--- Material for the task ---
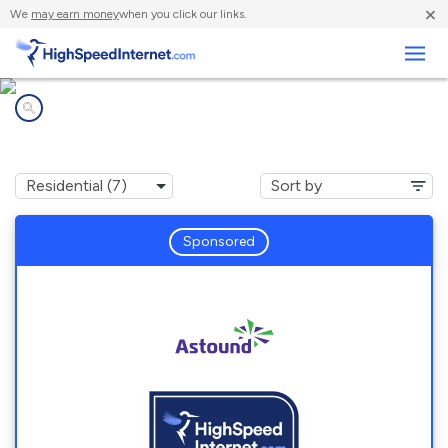
×
We
may earn money
when you click our links.
Business
Internet providers in
Easton, PA
Sponsored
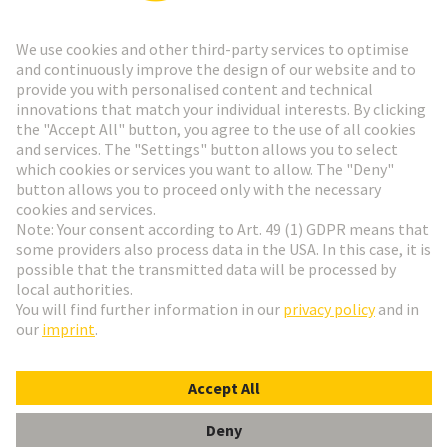
Go to registration
Social Media
English
Switzerland
© HARTING Technology Group
Cookie Settings
Imprint
Privacy Policy
Terms of Use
---
_Exercise objective:_
Write out the records word for word. Pictures stay out.

_Task output:_
×
We
may earn money
when you click our links.
Business
Internet providers in
Easton, PA
Sponsored
Go to registration
Social Media
English
Switzerland
© HARTING Technology Group
Cookie Settings
Imprint
Privacy Policy
Terms of Use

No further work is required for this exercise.